Schon "Ende der siebziger Jahre wurde an der Frankfurter Universität zwar regelmäßig gestreikt, jedoch gerade die Regelmäßigkeit ließ diese Aktionen irgendwann zur Farce werden." (Darmstädter in diskus 1/90)
Der (redaktionell stark gekürzte) Text der Linken Liste "Auch ich will ein Buch" dokumentiert dies für die Proteste Ende der Achtziger: Zehn Jahre danach hat sich an den Forderungen, den Praxisformen und der Kritik kaum etwas geändert. Die Analyse der damaligen Proteste hat eine erstaunliche Aktualität. So stand die Beschränkung auf die Forderung nach Sachmitteln auch schon im Streik von 1988/89 im Vordergrund; die AutorInnen führen dies v.a. auf die veränderte gesellschaftliche Situation der Studierenden zurück.
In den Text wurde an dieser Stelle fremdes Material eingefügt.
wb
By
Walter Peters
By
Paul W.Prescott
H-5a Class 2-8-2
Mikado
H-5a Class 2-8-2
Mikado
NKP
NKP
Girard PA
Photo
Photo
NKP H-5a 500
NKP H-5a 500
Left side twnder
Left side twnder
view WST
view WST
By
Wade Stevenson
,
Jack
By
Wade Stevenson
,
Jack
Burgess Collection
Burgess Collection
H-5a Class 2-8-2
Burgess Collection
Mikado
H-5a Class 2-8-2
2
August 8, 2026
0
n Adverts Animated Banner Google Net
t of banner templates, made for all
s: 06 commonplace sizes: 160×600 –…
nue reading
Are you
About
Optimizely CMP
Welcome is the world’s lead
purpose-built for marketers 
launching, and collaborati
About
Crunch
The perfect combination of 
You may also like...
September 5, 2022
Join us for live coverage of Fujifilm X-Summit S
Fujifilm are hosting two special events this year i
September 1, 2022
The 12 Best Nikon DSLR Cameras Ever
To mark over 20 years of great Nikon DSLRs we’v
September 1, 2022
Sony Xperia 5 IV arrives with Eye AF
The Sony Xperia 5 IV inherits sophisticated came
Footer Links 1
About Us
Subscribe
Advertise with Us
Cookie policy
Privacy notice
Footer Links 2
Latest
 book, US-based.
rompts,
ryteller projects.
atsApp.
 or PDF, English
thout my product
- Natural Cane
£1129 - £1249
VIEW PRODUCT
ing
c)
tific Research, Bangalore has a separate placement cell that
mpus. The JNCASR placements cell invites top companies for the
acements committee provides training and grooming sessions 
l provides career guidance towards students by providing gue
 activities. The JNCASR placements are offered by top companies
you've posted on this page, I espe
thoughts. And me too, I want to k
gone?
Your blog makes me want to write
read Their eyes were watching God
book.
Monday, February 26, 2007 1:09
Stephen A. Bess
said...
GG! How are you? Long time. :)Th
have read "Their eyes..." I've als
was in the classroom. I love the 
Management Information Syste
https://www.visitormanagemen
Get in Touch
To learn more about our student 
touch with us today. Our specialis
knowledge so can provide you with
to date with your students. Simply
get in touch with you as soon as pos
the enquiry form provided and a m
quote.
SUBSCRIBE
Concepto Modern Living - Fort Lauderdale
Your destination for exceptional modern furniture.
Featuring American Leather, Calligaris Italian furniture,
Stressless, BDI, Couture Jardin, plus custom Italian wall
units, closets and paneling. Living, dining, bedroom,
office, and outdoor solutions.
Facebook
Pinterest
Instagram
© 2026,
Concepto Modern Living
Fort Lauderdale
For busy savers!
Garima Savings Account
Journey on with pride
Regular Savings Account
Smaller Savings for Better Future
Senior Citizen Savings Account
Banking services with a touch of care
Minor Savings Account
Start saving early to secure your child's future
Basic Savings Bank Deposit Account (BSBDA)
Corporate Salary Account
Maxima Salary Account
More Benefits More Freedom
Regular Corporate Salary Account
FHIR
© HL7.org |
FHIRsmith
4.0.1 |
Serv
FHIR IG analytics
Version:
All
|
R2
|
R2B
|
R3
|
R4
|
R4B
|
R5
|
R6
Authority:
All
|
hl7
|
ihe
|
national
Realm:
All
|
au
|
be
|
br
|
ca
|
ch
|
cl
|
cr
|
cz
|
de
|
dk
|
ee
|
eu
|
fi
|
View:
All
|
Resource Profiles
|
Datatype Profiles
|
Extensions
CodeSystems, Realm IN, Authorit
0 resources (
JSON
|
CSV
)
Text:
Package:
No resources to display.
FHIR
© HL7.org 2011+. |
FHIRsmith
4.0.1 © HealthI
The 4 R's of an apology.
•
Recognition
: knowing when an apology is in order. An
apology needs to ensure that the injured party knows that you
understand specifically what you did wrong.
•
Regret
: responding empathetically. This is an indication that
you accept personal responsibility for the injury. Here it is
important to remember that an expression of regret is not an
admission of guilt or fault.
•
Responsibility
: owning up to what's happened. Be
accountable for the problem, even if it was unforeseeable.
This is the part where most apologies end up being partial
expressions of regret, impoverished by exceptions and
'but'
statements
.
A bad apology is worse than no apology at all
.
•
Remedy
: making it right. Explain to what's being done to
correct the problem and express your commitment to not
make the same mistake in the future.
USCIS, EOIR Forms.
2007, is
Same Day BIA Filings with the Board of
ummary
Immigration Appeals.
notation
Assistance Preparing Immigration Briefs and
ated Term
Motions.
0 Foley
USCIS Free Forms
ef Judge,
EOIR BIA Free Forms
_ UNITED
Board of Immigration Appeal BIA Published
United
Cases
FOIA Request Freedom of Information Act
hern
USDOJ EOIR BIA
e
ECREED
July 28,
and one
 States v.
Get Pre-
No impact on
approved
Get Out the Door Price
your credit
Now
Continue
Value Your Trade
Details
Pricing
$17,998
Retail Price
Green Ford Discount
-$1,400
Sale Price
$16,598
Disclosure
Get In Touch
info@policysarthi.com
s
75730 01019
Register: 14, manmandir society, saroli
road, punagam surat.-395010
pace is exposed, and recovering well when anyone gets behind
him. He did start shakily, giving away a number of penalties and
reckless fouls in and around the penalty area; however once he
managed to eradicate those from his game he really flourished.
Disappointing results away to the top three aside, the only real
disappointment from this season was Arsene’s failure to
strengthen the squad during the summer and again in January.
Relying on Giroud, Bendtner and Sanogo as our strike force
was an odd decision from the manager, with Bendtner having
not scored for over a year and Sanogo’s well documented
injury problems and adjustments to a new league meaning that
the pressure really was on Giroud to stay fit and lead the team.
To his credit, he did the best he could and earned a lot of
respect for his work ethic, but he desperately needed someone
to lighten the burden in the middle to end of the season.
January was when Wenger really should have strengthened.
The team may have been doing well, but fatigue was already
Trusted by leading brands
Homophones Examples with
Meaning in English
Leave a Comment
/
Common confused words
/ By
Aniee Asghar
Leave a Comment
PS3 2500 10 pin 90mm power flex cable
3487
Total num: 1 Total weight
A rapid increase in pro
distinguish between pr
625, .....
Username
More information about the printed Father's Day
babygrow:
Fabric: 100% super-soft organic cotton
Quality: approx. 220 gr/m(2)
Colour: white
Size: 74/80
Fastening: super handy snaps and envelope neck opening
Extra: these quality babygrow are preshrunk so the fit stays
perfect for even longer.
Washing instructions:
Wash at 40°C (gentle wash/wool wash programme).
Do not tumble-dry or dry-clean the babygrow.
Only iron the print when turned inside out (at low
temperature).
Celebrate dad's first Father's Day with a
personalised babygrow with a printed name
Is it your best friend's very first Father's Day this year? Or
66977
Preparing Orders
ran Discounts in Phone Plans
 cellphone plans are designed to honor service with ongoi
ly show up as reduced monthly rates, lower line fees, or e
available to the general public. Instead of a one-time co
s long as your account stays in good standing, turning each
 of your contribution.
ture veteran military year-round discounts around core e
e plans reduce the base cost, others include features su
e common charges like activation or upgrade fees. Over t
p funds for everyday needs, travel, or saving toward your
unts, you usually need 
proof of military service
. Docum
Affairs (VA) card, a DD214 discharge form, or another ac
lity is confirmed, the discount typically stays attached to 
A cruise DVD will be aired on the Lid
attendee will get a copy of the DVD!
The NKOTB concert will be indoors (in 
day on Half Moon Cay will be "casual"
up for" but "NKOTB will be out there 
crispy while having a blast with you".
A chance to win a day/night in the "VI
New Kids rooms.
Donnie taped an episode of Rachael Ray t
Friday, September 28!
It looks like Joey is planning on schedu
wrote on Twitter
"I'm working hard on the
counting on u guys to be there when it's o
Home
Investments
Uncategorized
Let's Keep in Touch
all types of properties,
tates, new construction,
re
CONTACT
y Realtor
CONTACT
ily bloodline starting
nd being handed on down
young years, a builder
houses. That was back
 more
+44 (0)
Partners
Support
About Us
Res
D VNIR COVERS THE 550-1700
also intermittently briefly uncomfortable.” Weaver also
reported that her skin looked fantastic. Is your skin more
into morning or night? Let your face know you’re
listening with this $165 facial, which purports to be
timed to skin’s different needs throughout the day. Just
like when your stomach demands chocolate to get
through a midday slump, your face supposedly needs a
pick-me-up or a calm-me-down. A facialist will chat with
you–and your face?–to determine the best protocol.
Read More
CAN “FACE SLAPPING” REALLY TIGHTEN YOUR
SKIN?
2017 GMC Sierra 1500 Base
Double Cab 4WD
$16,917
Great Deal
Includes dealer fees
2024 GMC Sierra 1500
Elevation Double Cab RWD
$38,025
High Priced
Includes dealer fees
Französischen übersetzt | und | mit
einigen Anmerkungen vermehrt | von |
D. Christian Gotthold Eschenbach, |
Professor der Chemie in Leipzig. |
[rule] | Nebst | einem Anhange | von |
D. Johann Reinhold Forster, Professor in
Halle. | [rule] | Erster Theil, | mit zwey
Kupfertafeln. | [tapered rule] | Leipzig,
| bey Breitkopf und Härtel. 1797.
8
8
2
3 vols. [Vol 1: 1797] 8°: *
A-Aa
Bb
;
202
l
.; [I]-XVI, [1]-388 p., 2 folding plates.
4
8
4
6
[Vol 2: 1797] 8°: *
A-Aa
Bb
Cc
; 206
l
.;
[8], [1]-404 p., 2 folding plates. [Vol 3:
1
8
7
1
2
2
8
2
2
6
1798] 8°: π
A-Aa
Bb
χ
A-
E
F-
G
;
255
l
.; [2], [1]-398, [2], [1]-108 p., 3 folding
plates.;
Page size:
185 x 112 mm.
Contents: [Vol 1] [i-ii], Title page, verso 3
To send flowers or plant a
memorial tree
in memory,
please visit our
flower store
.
Durch den Statusverlust und die verschärfte soziale Lage wird das Studium seit den Achtziger Jahren immer weniger als ein Freiraum genutzt. Für die Mehrzahl der Studierenden ist die Hochschule vor allem eine Ausbildungsstätte und die Forderung nach "Mehr Geld, mehr Profs, mehr Räumen" insofern folgerichtig. Eine Kritik der studentischen Proteste hätte dies zu reflektieren, statt den Protestierenden abstrakt ihre mangelnde Radikalität vorzuwerfen.
Der Utopieverlust, der sich spätestens in dem Streik 1988/89 bemerkbar macht, scheint aber auch eine Folge der Umstrukturierungsprozesse innerhalb der Massenhochschulen zu sein. Auch wenn die herrschaftstheoretischen Zuspitzungen ("counterstrategie") in Reinhard Mohrs Text von 1978 fragwürdig erscheinen, die repressiv-technokratische Formierung der Hochschulen hat so oder so dazu beigetragen, daß sie zwanzig Jahre später kaum mehr als ein Ort angesehen werden können, der eine reale Utopie transportiert.
Der damals von Mohr gegen den "beschränkte(n) Ansatz der Kritik der technokratischen Hochschulreform" gerichtete Vorwurf, die Universität werde nicht als Teil der kapitalistischen Gesellschaft betrachtet, kann auch gegen die aktuellen Proteste erhoben werden.
Sein Text macht deutlich, daß die Forderung nach der umfassenden Demokratisierung der Hochschule widersprüchlich bleibt, solange die gesellschaftliche Arbeitsteilung, auf der sie beruht, weiterbesteht.